Email purporting to be from social networking service Foursquare claims that a recent Foursquare friend request has been approved.
The message is not from Foursquare. The link in the message opens a bogus “drug store” website that attempts to sell pharmaceutical products without the need to provide a prescription. The suspect sites may also harbour malware.
Subject: [Name removed] is now your friendHey there – Just a heads up that [Name removed] has approved your friend request on foursquare. View their profile: [Link removed]
– Your friends @ foursquare
foursquare labs, Inc. 568 Broadway, New York, NY 10012
Please remember you can always go to your User Settings page to adjust your account and contact info, privacy controls, email preferences and options linking to Twitter and Facebook.
According to this email, which claims to be from mobile device orientated social networking service Foursquare, a recent friend request sent by the recipient has been approved. The message includes the name of the user who supposedly approved the friend request and invites the recipient to click a link to read the user’s Foursquare profile.
However, the message is not from Foursquare and the “friend request” claims are simply the bait designed to trick recipients into following the included link. Those who do click the link will be taken to a bogus “pharmacy” website designed to sell various medications without the need to provide a prescription.
The name of the imaginary user that supposedly approved the friend request varies in different incarnations of the spam emails. The messages use spoofed email addresses to make it appear that they are genuine Foursquare notifications. The criminals responsible for this spam campaign bank on the fact that some recipients will click on the link in the message without due care and attention in an attempt to find out why they have received a friend request approval from someone they don’t even know.
And this spammer tactic obviously works. This message is just one more variant in a long line of very similar spam campaigns that have misused the names of other high profile online services, including YouTube, Facebook, LinkedIn and Twitter. Thus, it is clear that at least a few of the users who are tricked into following links in the fake messages actually stay on the spam sites and buy their suspect products.

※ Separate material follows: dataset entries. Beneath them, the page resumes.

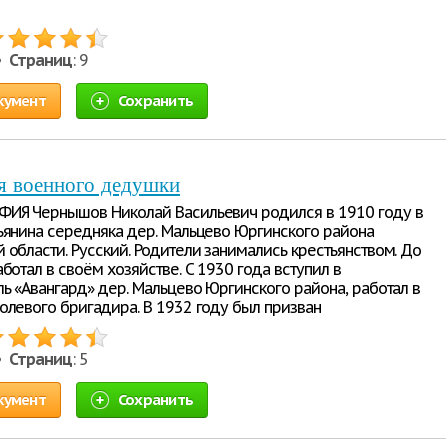
 •
Страниц
: 9
кумент
Сохранить
я военного дедушки
ИЯ Чернышов Николай Васильевич родился в 1910 году в
ьянина середняка дер. Мальцево Юргинского района
 области. Русский. Родители занимались крестьянством. До
ботал в своём хозяйстве. С 1930 года вступил в
ль «Авангард» дер. Мальцево Юргинского района, работал в
олевого бригадира. В 1932 году был призван
 •
Страниц
: 5
кумент
Сохранить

It is foolish – and potentially dangerous – to buy products from such bogus pharmacy sites. Firstly, even if you do actually receive a product that you order, you have no way of knowing if it is the real thing or some potentially dangerous substitute. Secondly, because the medicine has not been properly prescribed by a doctor, it may interfere with other medications that you are taking or be unsuitable for you due to existing health conditions. Thirdly, these sites typically use unsecure pages to process credit card transactions, which could certainly put your credit card details at risk. Fourthly, any group unscrupulous enough to use such deliberately deceptive spam tactics is not one you should trust with your credit card details or other personal information.
Moreover, some such sites may also harbour malware of various types that users may inadvertently download and install on their computers.